Num registo complementar a Reve, mas de forma ainda mais apocalíptica, Platão defendeu que apenas de forma involuntária um indivíduo age com integridade. Ele ilustra quão difícil é agir com integridade através da história mítica de Gláucon e o Anel de Giges. O anel tornava Giges invisível e uma vez invisível Giges mudava o seu comportamento. Com o anel, a integridade de Giges desaparecia como o orvalho da manhã. Segundo Platão, quando alguém está seguro de que as suas acções não serão descobertas e efectua as mesmas decisões que efectuaria no caso de estar seguro que seriam descobertas, estaríamos perante uma pessoa que age com integridade. A integridade baseia-se assim no compromisso pessoal à realização de uma acção correcta, opera num espaço entre o estímulo e a acção onde a pessoa exerce a liberdade de realizar a escolha correcta.
Muitos investigadores/professores, tal como Amy Bishop, mergulhados num mundo académico de publica ou morre , agem como Giges, na esperança dos seus actos (menos lícitos) permanecerem invisíveis no seio das suas comunidades, ficando presos na (Alegoria da) Caverna de Platão. Na lógica do publica ou morre , a competição (desenfreada) dos membros da faculdade pela sobrevivência não reside na qualidade da publicação ou na sua contribuição para a sociedade, mas unicamente no seu número de publicações. Cada um acredita que é o número de publicações que constitui a medida do sucesso académico.

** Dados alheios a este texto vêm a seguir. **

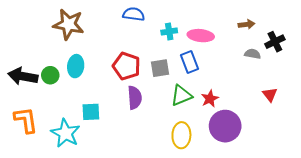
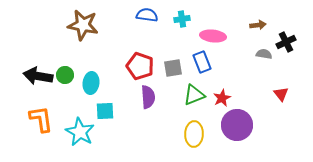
cyan cross: (169, 32) -> (182, 19), moved
cyan ellipse: (76, 66) -> (91, 83), moved

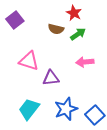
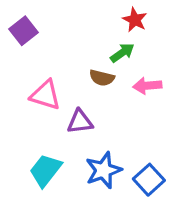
red star: (74, 13) -> (135, 20), moved
brown semicircle: (56, 29) -> (102, 78), moved
pink arrow: (85, 62) -> (147, 86), moved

São incapazes de ver para além das sombras e de reconhecer que pode existir uma verdade maior para além da caverna .
A clausura de Amy na caverna não é apenas da sua inteira responsabilidade. Tende a ser criada e promovida por uma cultura académica que defende a integridade e a qualidade da investigação mas cuja prática recompensa os números, a quantidade. É um facto que a cultura académica do publica ou morre tem gerado a publicação de artigos inconsequentes, não lidos e não citados por outros académicos.

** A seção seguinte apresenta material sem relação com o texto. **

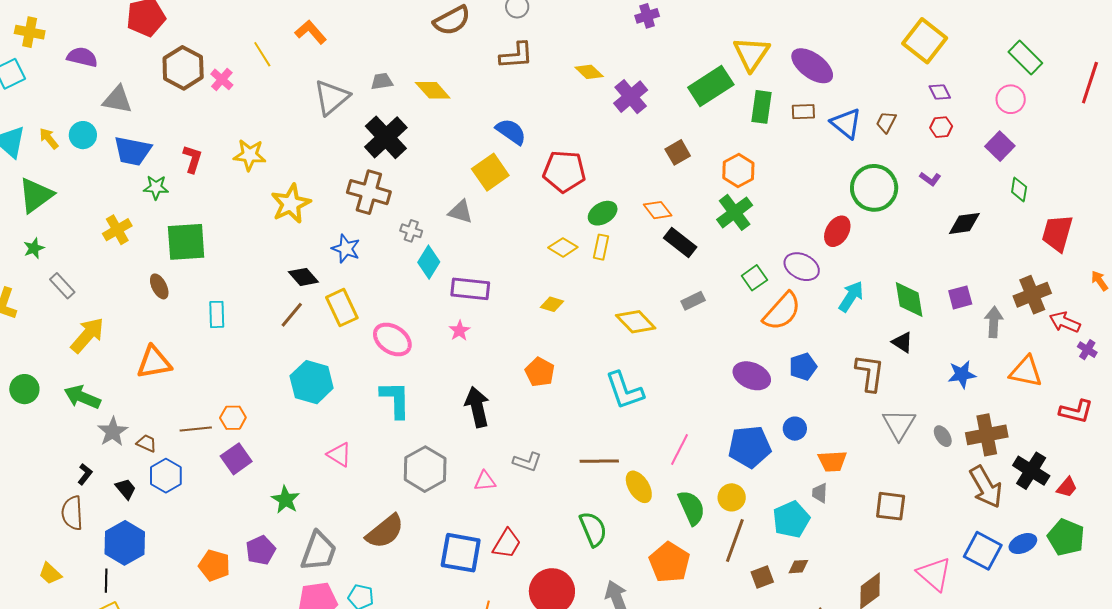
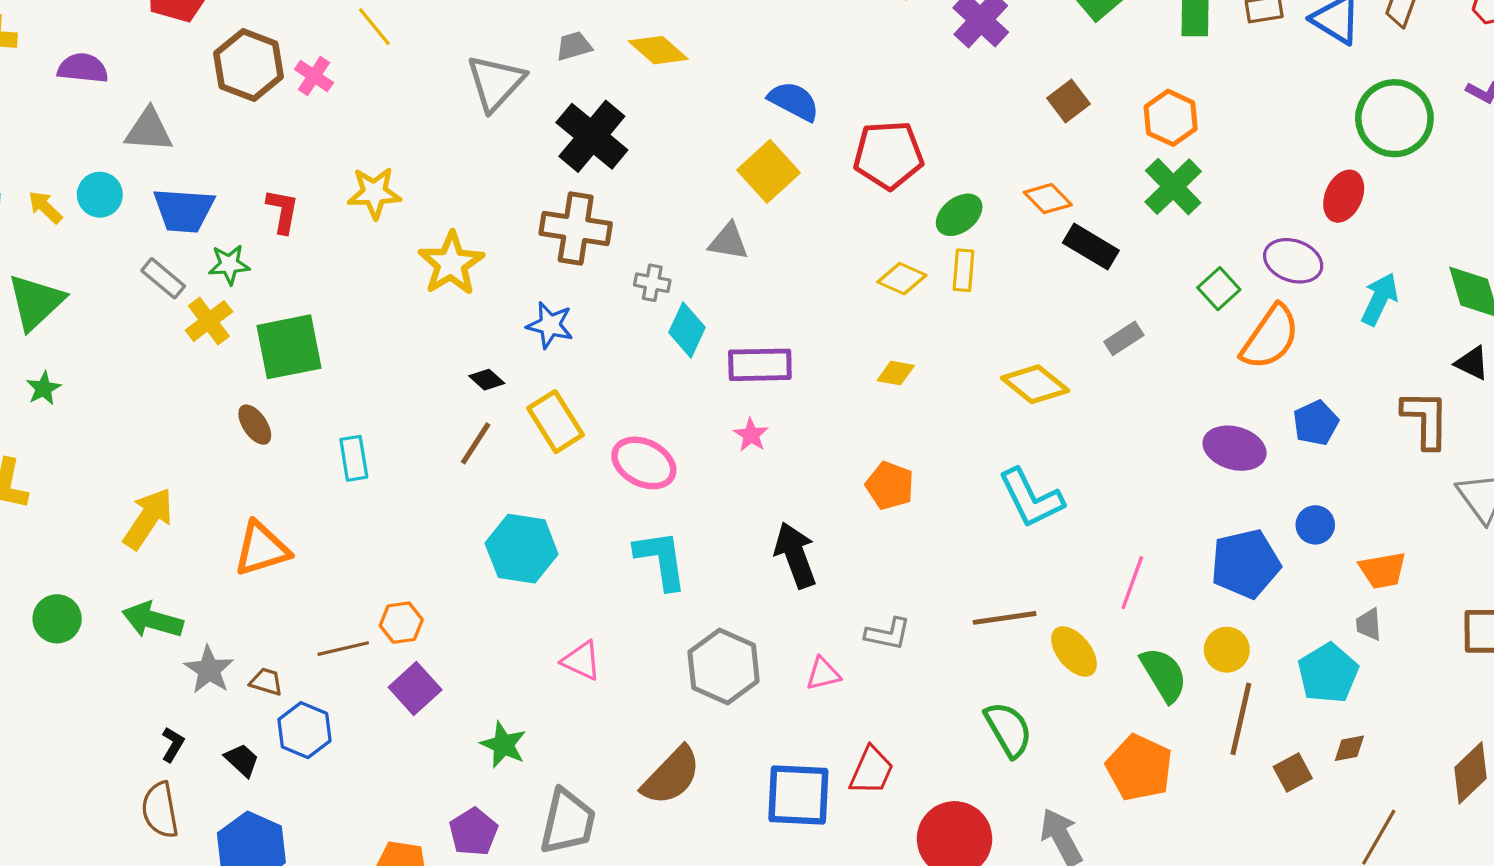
yellow cross: (117, 230) -> (209, 321), moved
black diamond: (303, 277) -> (487, 380), size x0.7
gray rectangle: (62, 286) -> (163, 278), moved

Acredito que Amy, e os seus pares em geral, poderiam efectuar melhores escolhas e acolher um sentido de mutualidade onde os membros da faculdade trabalhassem de forma colaborativa no sentido de preservar a integridade pessoal, profissional e institucional. Cada membro da comunidade académica tem a responsabilidade de criar e manter este clima. Num determinado nível tal pode exigir a ajuda de um mentor: um membro da faculdade que entende as pressões associadas à cultura académica do publica ou morre. O mentor guiaria Amy para fora da caverna em direcção à luz. Ela necessitaria de ultrapassar as suas crenças e valores correntes num processo doloroso pois implicaria uma perda; no entanto, se o seu mentor fosse capaz de substituir o seu anterior sistema de crenças por um mais credível baseado na integridade pessoal, Amy possivelmente entenderia os benefícios de tornar mais íntegras as suas acções e valores. Infelizmente, no caso de Amy, o caminho da caverna para a luz desmoronou-se e com isso a vida de três potenciais mentores...
Seria bom que também na academia portuguesa pudéssemos aprender com as nossas fraquezas, vaidades e erros, nos ajudássemos mutuamente a sair da caverna e encontrar a luz de modo a impedir a fraude académica e a esquizofrenia do publica ou morre e, no limite, do publica e mata.